Bus drivers responsible for transporting students around Boston went on strike Tuesday morning in a move that shocked and surprised parents and teachers in the city.
According to the Boston Public School’s website, union members that were supposed to drive students to city schools staged an “illegal work action” Tuesday morning, aimed at “disrupting school bus service” to students in BPS, private, parochial, and charter schools.
Just 30 of the 650 schools buses meant to pick up Boston students were on the road Tuesday morning. Parents were warned through the website to expect delays, although schools remained open and on a regular schedule.
School officials said that the surprise protest “appears to be connected” to the union workers’ opposition to changes in the system, including steps to improve on-time performance, and a new web tool that allows families to track the location of their child’s school bus in real-time.
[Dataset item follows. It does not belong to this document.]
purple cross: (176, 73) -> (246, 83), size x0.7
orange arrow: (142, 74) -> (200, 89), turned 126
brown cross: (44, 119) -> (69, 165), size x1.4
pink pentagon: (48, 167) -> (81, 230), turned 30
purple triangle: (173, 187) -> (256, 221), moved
“At this time the protest involves approximately 600 drivers who are refusing to operate school buses today. This means most of the 33,000 students who ride school buses will be impacted,” school officials said, as news came down that drivers weren’t showing up to work to perform duties on their regular routes.
No statement from the Union has been issued at this time. The Boston School Bus Driver Union’s website is “under construction.”
In a statement from Mayor Tom Menino’s office, officials said the superintendent and mayor have been in constant communications, and the city is activating all of its resources including the Boston police department, neighborhood services, and Boston centers for youth and families to help with this disruption in service. “We will continue to work closely with the school department as this situation unfolds,” the statement said.
At a subsequent meeting Tuesday morning, Menino said the union had agreed to a contract but “they don’t want to live up to it.” Menino said the drivers have “gone to extremes,” and although their were rumblings about a possible strike, the union never indicated when it would happen. The mayor’s administration promised to spend time trying to make sure buses would be up and running by Wednesday morning.
Hundreds of members of United Steelworkers of America Local 8751, which represents 700 bus drivers in Boston, staged a protest outside of a bus depot in Dorchester, refusing to work.
To help alleviate the stress stemming from the lack of buses, the MBTA allowed students over 11-years-old, with a valid Boston schools’ student ID, to ride both the subway and buses at no cost. Boston police also assisted in shipping students off to school Tuesday.